WHAT IS NEEDED: Omit the pictures while printing every entry below exactly as given.

Top of DATASET

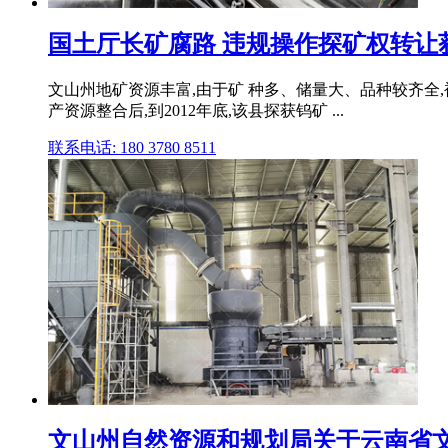
国土厅长矿腐路 违规操作探矿权转让
文山州地矿资源丰富,由于矿 种多、储量大、品种较齐全
产资源整合后,到2012年底,该县探获钨矿 ...
联系电话: 180 3780 8511
文山州自然资源和规划局关于云南省文山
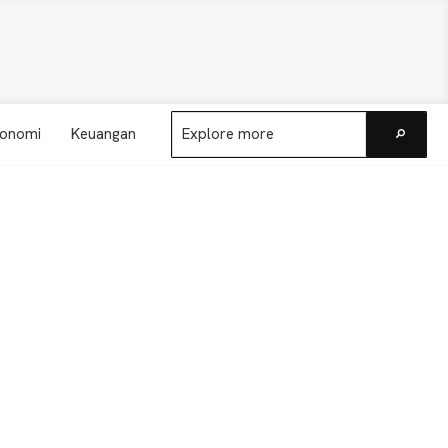
Explore
onomi
Keuangan
more
Go
Primary
Sidebar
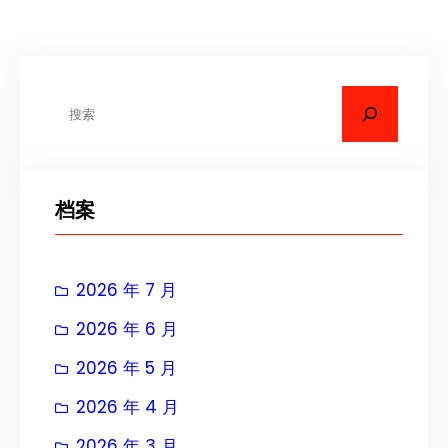
搜
索
档案
2026 年 7 月
2026 年 6 月
2026 年 5 月
2026 年 4 月
2026 年 3 月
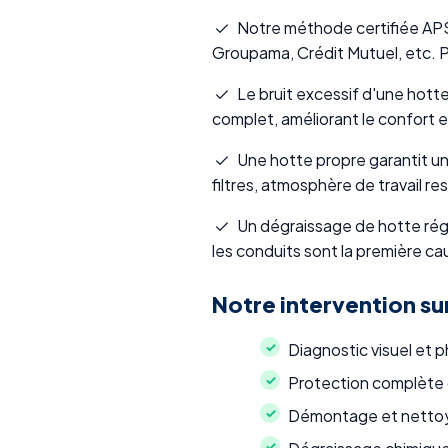
Notre méthode certifiée APSAD
Groupama, Crédit Mutuel, etc. P
Le bruit excessif d'une hott
complet, améliorant le confort en
Une hotte propre garantit un
filtres, atmosphère de travail re
Un dégraissage de hotte régu
les conduits sont la première c
Notre intervention su
Diagnostic visuel et 
Protection complète du
Démontage et nettoya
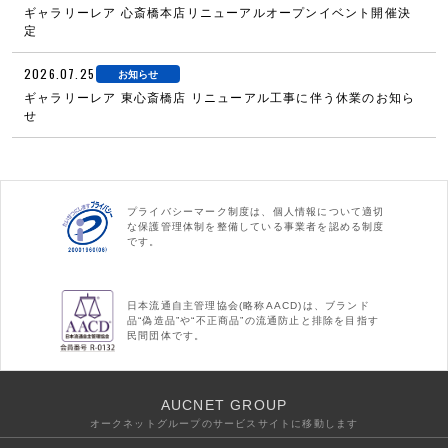
ギャラリーレア 心斎橋本店リニューアルオープンイベント開催決
定
2026.07.25
お知らせ
ギャラリーレア 東心斎橋店 リニューアル工事に伴う休業のお知ら
せ
プライバシーマーク制度は、個人情報について適切
な保護管理体制を整備している事業者を認める制度
です。
日本流通自主管理協会(略称AACD)は、ブランド
品“偽造品”や“不正商品”の流通防止と排除を目指す
民間団体です。
AUCNET GROUP
オークネットグループのサービスサイトに移動します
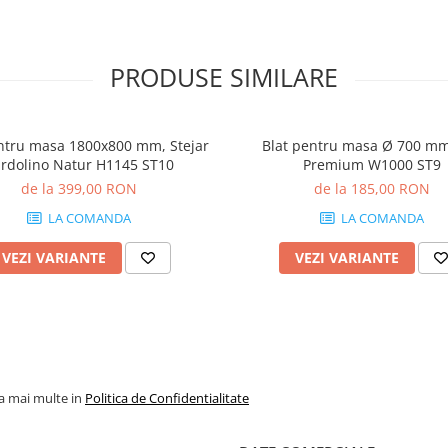
PRODUSE SIMILARE
ntru masa 1800x800 mm, Stejar
Blat pentru masa Ø 700 mm
rdolino Natur H1145 ST10
Premium W1000 ST9
de la 399,00 RON
de la 185,00 RON
LA COMANDA
LA COMANDA
VEZI VARIANTE
VEZI VARIANTE
la mai multe in
Politica de Confidentialitate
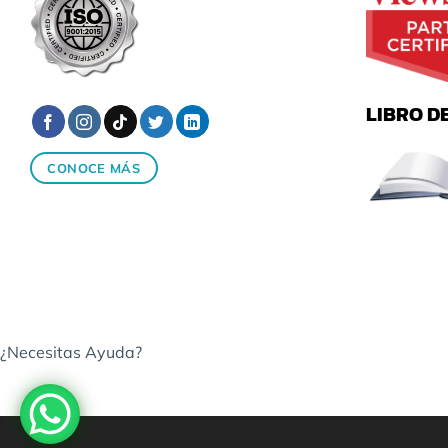
LIBRO D
CONOCE MÁS
¿Necesitas Ayuda?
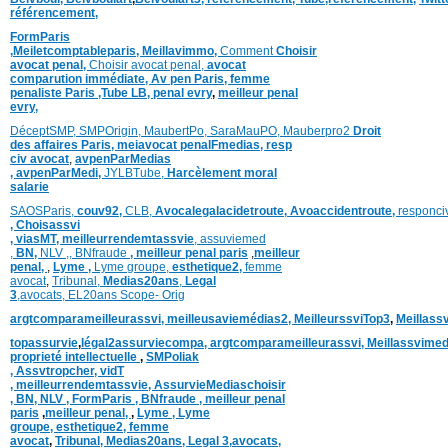
référencement,
FormParis
,
Meiletcomptableparis
,
Meillavimmo,
Comment
Choisir
avocat penal,
Choisir avocat penal,
avocat
comparution immédiate,
Av pen Paris,
femme
penaliste Paris
,Tube LB,
penal evry
,
meilleur penal
evry,
DéceptSMP,
SMP
Origin,
MaubertPo,
SaraMauPO,
Mauberpro2
Droit
des affaires Paris,
meiavocat penalFmedias,
resp
civ avocat
,
avpenParMedias
,
avpenParMedi,
JYLBTube,
Harcèlement moral
salarie
SAOSParis,
couv92,
CLB,
Avocalegalacidetroute,
Avoaccidentroute,
responci
,
Choisassvi
,
viasMT,
meilleurrendemtassvie
,
assuviemed
,
BN,
NLV ,
,
BNfraude
,
meilleur penal paris
,
meilleur
penal,
,
Lyme ,
Lyme groupe,
esthetique2,
femme
avocat
,
Tribunal,
Medias20ans
,
Legal
3
,
avocats,
EL20ans Scope- Orig
argtcomparameilleurassvi,
meilleusaviemédias
2,
MeilleurssviTop3
,
Meillass
topassurvie
,
légal2assurviecompa,
argtcomparameilleurassvi,
Meillassvimed
proprieté intellectuelle
,
SMPoliak
,
Assvtropcher,
vidT
,
meilleurrendemtassvie,
AssurvieMediaschoisir
,
BN,
NLV ,
FormParis ,
BNfraude ,
meilleur penal
paris
,
meilleur penal,
,
Lyme ,
Lyme
groupe,
esthetique2,
femme
avocat
,
Tribunal,
Medias20ans,
Legal 3
,
avocats,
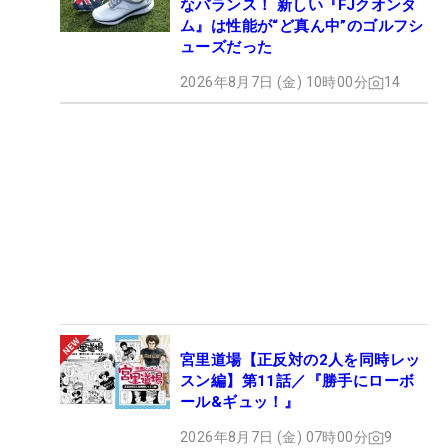
なバランス！ 新しい『FJクオンタ
ム』は性能が“ど真ん中”のゴルフシ
ューズだった
2026年8月7日 (金) 10時00分
14
宮里道場【正反対の2人を同時レッ
スン編】第11話／『勝手にローボ
ール&ギュッ！』
2026年8月7日 (金) 07時00分
9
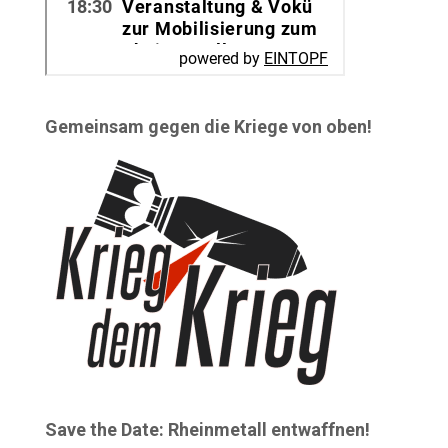
Gemeinsam gegen die Kriege von oben!
Save the Date: Rheinmetall entwaffnen!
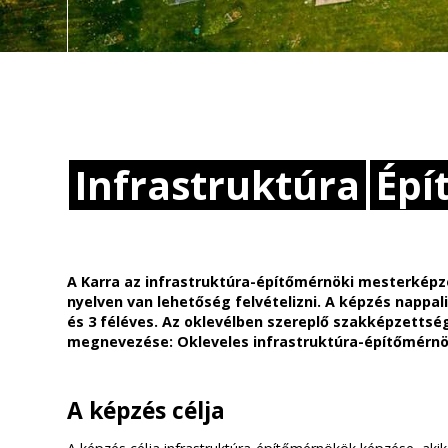
Infrastruktúra
Épí
A Karra az infrastruktúra-építőmérnöki mesterképz
nyelven van lehetőség felvételizni. A képzés nappal
és 3 féléves. Az oklevélben szereplő szakképzettsé
megnevezése: Okleveles infrastruktúra-építőmérnö
A képzés célja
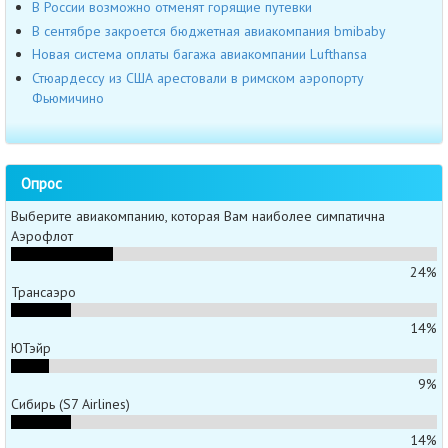
В России возможно отменят горящие путевки
В сентябре закроется бюджетная авиакомпания bmibaby
Новая система оплаты багажа авиакомпании Lufthansa
Стюардессу из США арестовали в римском аэропорту
Фьюмичино
Опрос
Выберите авиакомпанию, которая Вам наиболее симпатична
Аэрофлот
24%
Трансаэро
14%
ЮТэйр
9%
Сибирь (S7 Airlines)
14%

Bottom of DATASET

FINISHED EXERCISE:
国土厅长矿腐路 违规操作探矿权转让
文山州地矿资源丰富,由于矿 种多、储量大、品种较齐全
产资源整合后,到2012年底,该县探获钨矿 ...
联系电话: 180 3780 8511
文山州自然资源和规划局关于云南省文山
Explore
onomi
Keuangan
more
Go
Primary
Sidebar
搜
索
档案
2026 年 7 月
2026 年 6 月
2026 年 5 月
2026 年 4 月
2026 年 3 月
Notre méthode certifiée APSAD
Groupama, Crédit Mutuel, etc. P
Le bruit excessif d'une hott
complet, améliorant le confort en
Une hotte propre garantit un
filtres, atmosphère de travail re
Un dégraissage de hotte régu
les conduits sont la première c
Notre intervention su
Diagnostic visuel et 
Protection complète du
Démontage et nettoya
ギャラリーレア 心斎橋本店リニューアルオープンイベント開催決
定
2026.07.25
お知らせ
ギャラリーレア 東心斎橋店 リニューアル工事に伴う休業のお知ら
せ
プライバシーマーク制度は、個人情報について適切
な保護管理体制を整備している事業者を認める制度
です。
日本流通自主管理協会(略称AACD)は、ブランド
品“偽造品”や“不正商品”の流通防止と排除を目指す
民間団体です。
AUCNET GROUP
オークネットグループのサービスサイトに移動します
PRODUSE SIMILARE
ntru masa 1800x800 mm, Stejar
Blat pentru masa Ø 700 mm
rdolino Natur H1145 ST10
Premium W1000 ST9
de la 399,00 RON
de la 185,00 RON
LA COMANDA
LA COMANDA
VEZI VARIANTE
VEZI VARIANTE
la mai multe in
Politica de Confidentialitate
LIBRO D
CONOCE MÁS
¿Necesitas Ayuda?
référencement,
FormParis
,
Meiletcomptableparis
,
Meillavimmo,
Comment
Choisir
avocat penal,
Choisir avocat penal,
avocat
comparution immédiate,
Av pen Paris,
femme
penaliste Paris
,Tube LB,
penal evry
,
meilleur penal
evry,
DéceptSMP,
SMP
Origin,
MaubertPo,
SaraMauPO,
Mauberpro2
Droit
des affaires Paris,
meiavocat penalFmedias,
resp
civ avocat
,
avpenParMedias
,
avpenParMedi,
JYLBTube,
Harcèlement moral
salarie
SAOSParis,
couv92,
CLB,
Avocalegalacidetroute,
Avoaccidentroute,
responci
,
Choisassvi
,
viasMT,
meilleurrendemtassvie
,
assuviemed
,
BN,
NLV ,
,
BNfraude
,
meilleur penal paris
,
meilleur
penal,
,
Lyme ,
Lyme groupe,
esthetique2,
femme
avocat
,
Tribunal,
Medias20ans
,
Legal
3
,
avocats,
EL20ans Scope- Orig
argtcomparameilleurassvi,
meilleusaviemédias
2,
MeilleurssviTop3
,
Meillass
topassurvie
,
légal2assurviecompa,
argtcomparameilleurassvi,
Meillassvimed
proprieté intellectuelle
,
SMPoliak
,
Assvtropcher,
vidT
,
meilleurrendemtassvie,
AssurvieMediaschoisir
,
BN,
NLV ,
FormParis ,
BNfraude ,
meilleur penal
paris
,
meilleur penal,
,
Lyme ,
Lyme
groupe,
esthetique2,
femme
avocat
,
Tribunal,
Medias20ans,
Legal 3
,
avocats,
なバランス！ 新しい『FJクオンタ
ム』は性能が“ど真ん中”のゴルフシ
ューズだった
2026年8月7日 (金) 10時00分
14
宮里道場【正反対の2人を同時レッ
スン編】第11話／『勝手にローボ
ール&ギュッ！』
2026年8月7日 (金) 07時00分
9
Gemeinsam gegen die Kriege von oben!
Save the Date: Rheinmetall entwaffnen!
Infrastruktúra
Épí
A Karra az infrastruktúra-építőmérnöki mesterképz
nyelven van lehetőség felvételizni. A képzés nappal
és 3 féléves. Az oklevélben szereplő szakképzettsé
megnevezése: Okleveles infrastruktúra-építőmérnö
A képzés célja
В России возможно отменят горящие путевки
В сентябре закроется бюджетная авиакомпания bmibaby
Новая система оплаты багажа авиакомпании Lufthansa
Стюардессу из США арестовали в римском аэропорту
Фьюмичино
Опрос
Выберите авиакомпанию, которая Вам наиболее симпатична
Аэрофлот
24%
Трансаэро
14%
ЮТэйр
9%
Сибирь (S7 Airlines)
14%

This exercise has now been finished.